🤖 AI Summary
This work addresses the lack of systematic benchmarks for evaluating multimodal large language models (MLLMs) on multi-view spatial reasoning under controllable complexity. To this end, we introduce TriViewBench, the first benchmark based on synthetic 3D scenes that enables parametric control over object count and occlusion levels. Using a unified prompting protocol, chain-of-thought analysis, and cross-view consistency evaluation, we systematically assess 18 prominent MLLMs. Our experiments reveal a monotonic decline in model performance with increasing structural complexity, with pronounced degradation in object counting and global scene reconstruction tasks. Furthermore, we identify two distinct failure modes—occlusion-induced blind spots and cross-view identity confusion—offering fine-grained diagnostic insights into MLLMs’ spatial reasoning capabilities.
📝 Abstract
Multimodal Large Language Models (MLLMs) demonstrate strong performance on standard visual question answering benchmarks, yet their scalability under controlled structural complexity remains poorly understood.
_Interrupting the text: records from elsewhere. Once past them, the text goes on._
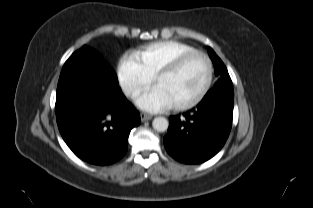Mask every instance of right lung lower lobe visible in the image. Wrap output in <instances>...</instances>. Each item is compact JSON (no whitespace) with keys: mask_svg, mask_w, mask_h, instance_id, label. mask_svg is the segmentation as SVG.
<instances>
[{"mask_svg":"<svg viewBox=\"0 0 313 208\" xmlns=\"http://www.w3.org/2000/svg\"><path fill=\"white\" fill-rule=\"evenodd\" d=\"M55 109L66 144L80 159L95 165L122 158L131 129L141 122L118 87L114 70L88 51H79L64 64Z\"/></svg>","mask_w":313,"mask_h":208,"instance_id":"right-lung-lower-lobe-1","label":"right lung lower lobe"}]
</instances>
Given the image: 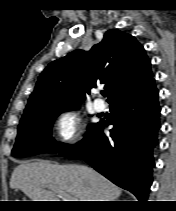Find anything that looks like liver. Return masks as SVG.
<instances>
[{
	"label": "liver",
	"mask_w": 176,
	"mask_h": 211,
	"mask_svg": "<svg viewBox=\"0 0 176 211\" xmlns=\"http://www.w3.org/2000/svg\"><path fill=\"white\" fill-rule=\"evenodd\" d=\"M10 188L23 191L32 201H59L56 190H64L78 201H115L121 195L119 187L90 167L44 160L18 165Z\"/></svg>",
	"instance_id": "obj_1"
}]
</instances>
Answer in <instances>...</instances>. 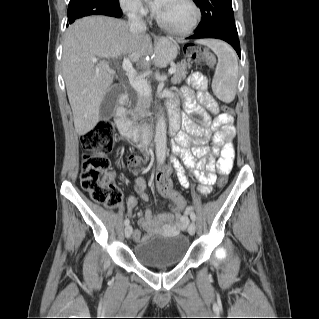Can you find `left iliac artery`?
<instances>
[{
    "instance_id": "obj_1",
    "label": "left iliac artery",
    "mask_w": 319,
    "mask_h": 319,
    "mask_svg": "<svg viewBox=\"0 0 319 319\" xmlns=\"http://www.w3.org/2000/svg\"><path fill=\"white\" fill-rule=\"evenodd\" d=\"M190 218H191V220H192L193 222L196 220V215H195L194 212H191V213H190Z\"/></svg>"
}]
</instances>
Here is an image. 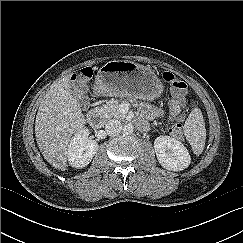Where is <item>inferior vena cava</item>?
<instances>
[{"label": "inferior vena cava", "mask_w": 243, "mask_h": 243, "mask_svg": "<svg viewBox=\"0 0 243 243\" xmlns=\"http://www.w3.org/2000/svg\"><path fill=\"white\" fill-rule=\"evenodd\" d=\"M122 125L118 119H111L105 125V131L108 135H117L121 132Z\"/></svg>", "instance_id": "1"}]
</instances>
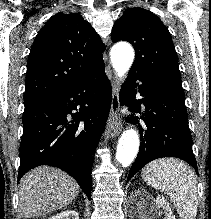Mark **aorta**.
<instances>
[{"label":"aorta","mask_w":211,"mask_h":219,"mask_svg":"<svg viewBox=\"0 0 211 219\" xmlns=\"http://www.w3.org/2000/svg\"><path fill=\"white\" fill-rule=\"evenodd\" d=\"M134 59L131 45L120 43L111 50V62L117 75L122 78L130 69ZM140 140L134 129L124 131L119 139L116 151V160L123 166H129L135 159L139 150Z\"/></svg>","instance_id":"obj_1"}]
</instances>
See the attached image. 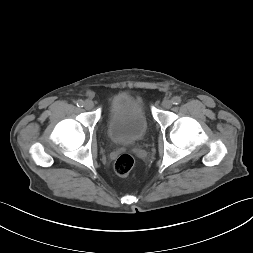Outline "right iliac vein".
<instances>
[{"mask_svg": "<svg viewBox=\"0 0 253 253\" xmlns=\"http://www.w3.org/2000/svg\"><path fill=\"white\" fill-rule=\"evenodd\" d=\"M84 107H85L87 110L92 109V108L94 107L93 101H92V100H89V99L85 100V102H84Z\"/></svg>", "mask_w": 253, "mask_h": 253, "instance_id": "obj_1", "label": "right iliac vein"}]
</instances>
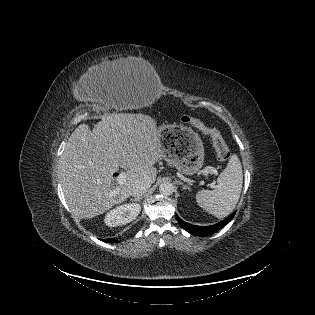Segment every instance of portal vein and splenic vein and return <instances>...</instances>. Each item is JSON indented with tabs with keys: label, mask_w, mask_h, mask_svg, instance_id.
Returning <instances> with one entry per match:
<instances>
[{
	"label": "portal vein and splenic vein",
	"mask_w": 315,
	"mask_h": 315,
	"mask_svg": "<svg viewBox=\"0 0 315 315\" xmlns=\"http://www.w3.org/2000/svg\"><path fill=\"white\" fill-rule=\"evenodd\" d=\"M208 170H211V171L215 172V169L212 168V167H209ZM205 173L207 174L208 171H205ZM126 177H127V174H126L125 172H121V173L119 174L118 178H117L118 183H119L120 185H122V184L124 183V181L126 180ZM209 186H210L211 188H214V187H215V184H214V183H210ZM118 193H119V188H118V187H116L115 189H113V190L111 191V195H112V196H115V195H117Z\"/></svg>",
	"instance_id": "18ae733b"
}]
</instances>
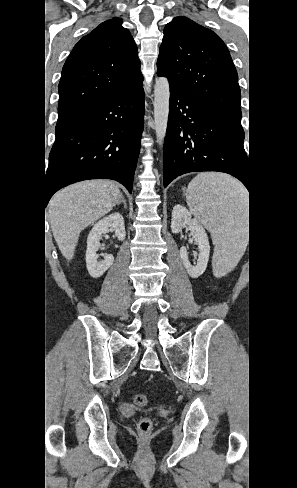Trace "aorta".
<instances>
[{"mask_svg": "<svg viewBox=\"0 0 297 488\" xmlns=\"http://www.w3.org/2000/svg\"><path fill=\"white\" fill-rule=\"evenodd\" d=\"M170 87L168 79L160 77L154 87V123L157 142L163 144L169 114Z\"/></svg>", "mask_w": 297, "mask_h": 488, "instance_id": "obj_1", "label": "aorta"}]
</instances>
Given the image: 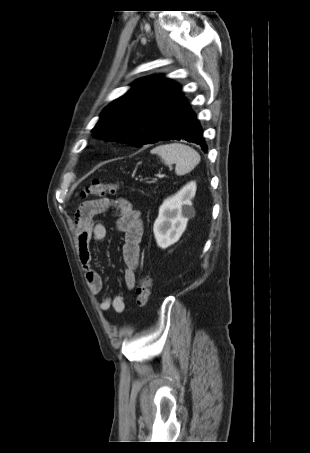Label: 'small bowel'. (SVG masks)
I'll return each mask as SVG.
<instances>
[{
	"instance_id": "1",
	"label": "small bowel",
	"mask_w": 310,
	"mask_h": 453,
	"mask_svg": "<svg viewBox=\"0 0 310 453\" xmlns=\"http://www.w3.org/2000/svg\"><path fill=\"white\" fill-rule=\"evenodd\" d=\"M117 214L116 229L124 233L123 260L125 263L124 282L127 290L132 291L136 284V272L140 262V242L143 232L141 213L134 209L132 203L124 198L110 200L100 198L84 201L75 214V227L79 248L80 261L84 269L86 283L92 294L98 295L103 289V280L92 266L90 242L101 241L106 237V227L96 217L110 208ZM126 305L123 296L105 297L99 301L98 307L107 311L111 307L118 313L124 311Z\"/></svg>"
}]
</instances>
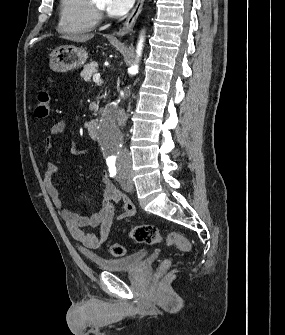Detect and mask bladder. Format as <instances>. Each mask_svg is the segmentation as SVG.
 Returning a JSON list of instances; mask_svg holds the SVG:
<instances>
[{"label":"bladder","instance_id":"31cf9c89","mask_svg":"<svg viewBox=\"0 0 285 335\" xmlns=\"http://www.w3.org/2000/svg\"><path fill=\"white\" fill-rule=\"evenodd\" d=\"M147 252L138 250L124 257L92 258V265H98L105 272L132 273L145 263Z\"/></svg>","mask_w":285,"mask_h":335}]
</instances>
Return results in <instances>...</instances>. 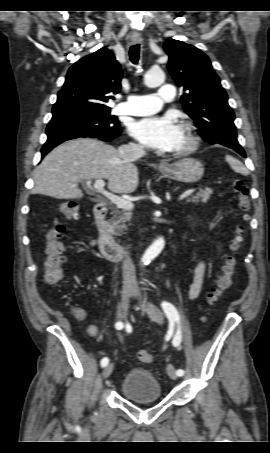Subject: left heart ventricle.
I'll use <instances>...</instances> for the list:
<instances>
[{
    "mask_svg": "<svg viewBox=\"0 0 270 453\" xmlns=\"http://www.w3.org/2000/svg\"><path fill=\"white\" fill-rule=\"evenodd\" d=\"M186 144V137H185V134H184V131L182 130V136L180 138V141L178 142L176 148L174 150H177L181 147H183L184 145Z\"/></svg>",
    "mask_w": 270,
    "mask_h": 453,
    "instance_id": "obj_1",
    "label": "left heart ventricle"
}]
</instances>
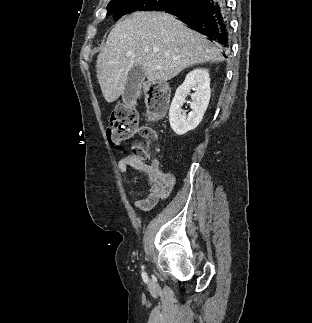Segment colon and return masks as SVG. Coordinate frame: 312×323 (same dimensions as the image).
Returning a JSON list of instances; mask_svg holds the SVG:
<instances>
[{
    "label": "colon",
    "instance_id": "colon-1",
    "mask_svg": "<svg viewBox=\"0 0 312 323\" xmlns=\"http://www.w3.org/2000/svg\"><path fill=\"white\" fill-rule=\"evenodd\" d=\"M149 103L151 108L149 110V118L152 121L158 120L164 113L167 106L169 91L162 81H155L150 85ZM110 124L107 128V141L111 146H118L124 141L132 138L136 133L146 140H153L155 132L149 128L144 127L138 129L139 115L136 107L130 103L118 104L110 113ZM131 155L141 161H145L150 157L149 147L146 143H137L131 149Z\"/></svg>",
    "mask_w": 312,
    "mask_h": 323
}]
</instances>
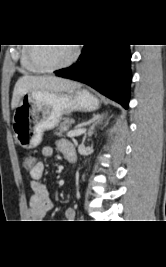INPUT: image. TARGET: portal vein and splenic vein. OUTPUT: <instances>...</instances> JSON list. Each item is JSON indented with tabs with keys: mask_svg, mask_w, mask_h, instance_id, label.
<instances>
[{
	"mask_svg": "<svg viewBox=\"0 0 166 267\" xmlns=\"http://www.w3.org/2000/svg\"><path fill=\"white\" fill-rule=\"evenodd\" d=\"M85 132H86V129L81 128V129H77V130L69 131V132L67 133V136L70 137V138H72V137L80 136V135H82V134L85 133Z\"/></svg>",
	"mask_w": 166,
	"mask_h": 267,
	"instance_id": "1",
	"label": "portal vein and splenic vein"
}]
</instances>
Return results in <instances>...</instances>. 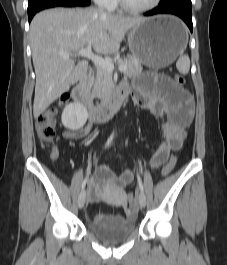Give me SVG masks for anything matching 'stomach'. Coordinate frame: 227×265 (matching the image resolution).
<instances>
[{"mask_svg": "<svg viewBox=\"0 0 227 265\" xmlns=\"http://www.w3.org/2000/svg\"><path fill=\"white\" fill-rule=\"evenodd\" d=\"M187 40L188 35L182 21L172 15L146 19L128 32L132 56L154 69L172 64Z\"/></svg>", "mask_w": 227, "mask_h": 265, "instance_id": "1", "label": "stomach"}]
</instances>
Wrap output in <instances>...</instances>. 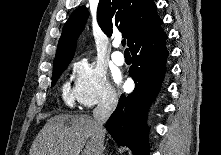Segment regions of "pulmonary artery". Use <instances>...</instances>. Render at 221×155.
<instances>
[{"label":"pulmonary artery","instance_id":"1","mask_svg":"<svg viewBox=\"0 0 221 155\" xmlns=\"http://www.w3.org/2000/svg\"><path fill=\"white\" fill-rule=\"evenodd\" d=\"M113 46L118 48L120 46V41H114ZM111 57L112 61L118 66H121L125 63L124 55L120 51H114Z\"/></svg>","mask_w":221,"mask_h":155}]
</instances>
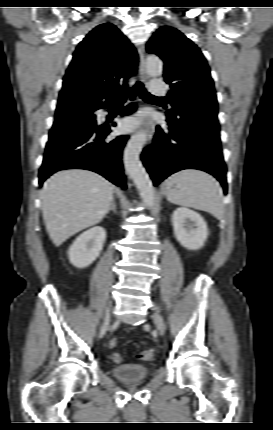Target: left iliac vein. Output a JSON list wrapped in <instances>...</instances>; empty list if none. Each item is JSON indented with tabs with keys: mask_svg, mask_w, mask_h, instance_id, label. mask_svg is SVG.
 I'll use <instances>...</instances> for the list:
<instances>
[{
	"mask_svg": "<svg viewBox=\"0 0 273 430\" xmlns=\"http://www.w3.org/2000/svg\"><path fill=\"white\" fill-rule=\"evenodd\" d=\"M154 322L159 330L164 331L166 329L165 323L158 312L154 315Z\"/></svg>",
	"mask_w": 273,
	"mask_h": 430,
	"instance_id": "left-iliac-vein-1",
	"label": "left iliac vein"
}]
</instances>
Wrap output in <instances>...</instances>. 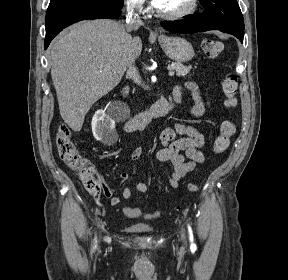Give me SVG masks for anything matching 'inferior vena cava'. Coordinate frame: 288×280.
I'll return each instance as SVG.
<instances>
[{
	"label": "inferior vena cava",
	"mask_w": 288,
	"mask_h": 280,
	"mask_svg": "<svg viewBox=\"0 0 288 280\" xmlns=\"http://www.w3.org/2000/svg\"><path fill=\"white\" fill-rule=\"evenodd\" d=\"M136 7L137 6H132V5L127 7L126 27L129 31L136 29L142 25V20L139 14L135 12ZM134 63H135L134 58H131L130 64L128 66L127 76L132 78L135 83L141 84V78L139 76V72L137 68L135 67ZM151 103L155 104L156 100L152 99Z\"/></svg>",
	"instance_id": "602c4592"
}]
</instances>
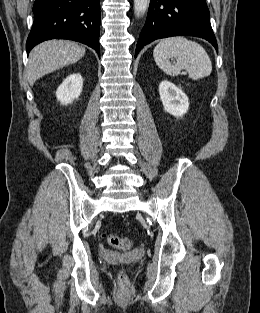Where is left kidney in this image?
<instances>
[{"label":"left kidney","mask_w":260,"mask_h":313,"mask_svg":"<svg viewBox=\"0 0 260 313\" xmlns=\"http://www.w3.org/2000/svg\"><path fill=\"white\" fill-rule=\"evenodd\" d=\"M160 98L164 110L175 117H182L189 108L188 97L173 83L164 80L159 85Z\"/></svg>","instance_id":"5707ae66"}]
</instances>
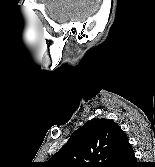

We introduce TriViewBench, a controlled three-view visual reasoning benchmark constructed from synthetic 3D scenes with explicitly parameterized object count and occlusion. The benchmark contains 1,923 scenes and over 14K Question-Answer (QA) pairs organized into four complexity levels and three reasoning categories: Local Decision, Object Counting, and Global Recovery. We evaluate 18 open- and closed-source MLLMs under a unified prompting protocol. All 18 models exhibit an identical capability hierarchy without exception (Local Decision > Object Counting > Global Recovery), and performance degrades monotonically with complexity: Local Decision tasks decline modestly (12.11% relative drop), while Object Counting degrades substantially (59.14%) and Global Recovery collapses severely (80.02%). Error analysis on Object Counting reveals two mechanistically independent failure modes: single-view tasks are dominated by undercounting due to occlusion blindness, whereas the multi-view task reverses to overcounting due to cross-view identity confusion. Chain-of-Thought (CoT) prompting yields near-zero overall benefit ($Δ= -0.16\%$) and its effect on Global Recovery is strongly capability-gated, suggesting that the bottleneck lies in cross-view spatial representation rather than reasoning strategy. These findings reveal fundamental scalability limitations in current MLLMs and position TriViewBench as a controlled diagnostic framework for analyzing structural reasoning failures.